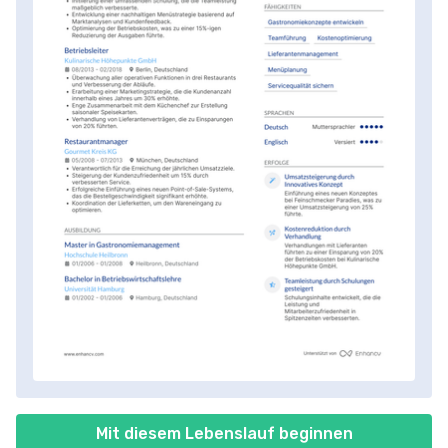
Mit diesem Lebenslauf beginnen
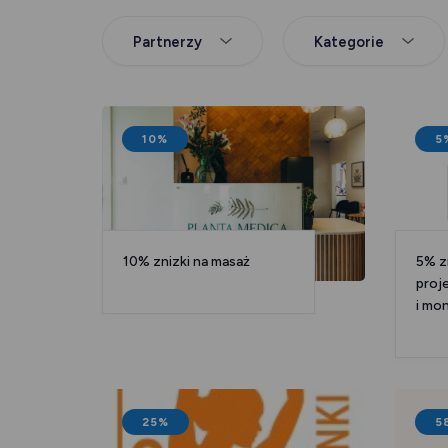
Partnerzy
Kategorie
10%
5
10% znizki na masaż
5% zn
proj
i mon
25%
5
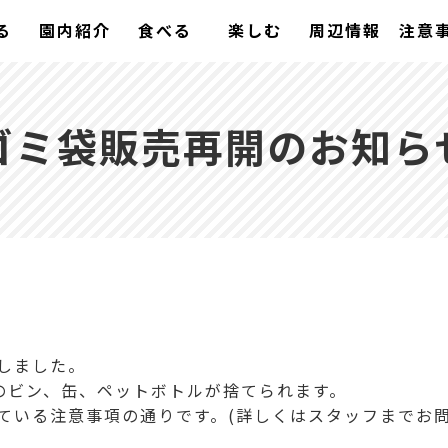
る
園内紹介
食べる
楽しむ
周辺情報
注意
ゴミ袋販売再開のお知ら
しました。
済みのビン、缶、ペットボトルが捨てられます。
ている注意事項の通りです。(詳しくはスタッフまでお問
☆ ☆ ☆
→ **Task directions**
Copy every line above exactly, leaving no picture in the copy.

→ **Written answer**
Mit diesem Lebenslauf beginnen
Partnerzy
Kategorie
10%
5
10% znizki na masaż
5% zn
proj
i mon
25%
5
る
園内紹介
食べる
楽しむ
周辺情報
注意
ゴミ袋販売再開のお知ら
しました。
済みのビン、缶、ペットボトルが捨てられます。
ている注意事項の通りです。(詳しくはスタッフまでお問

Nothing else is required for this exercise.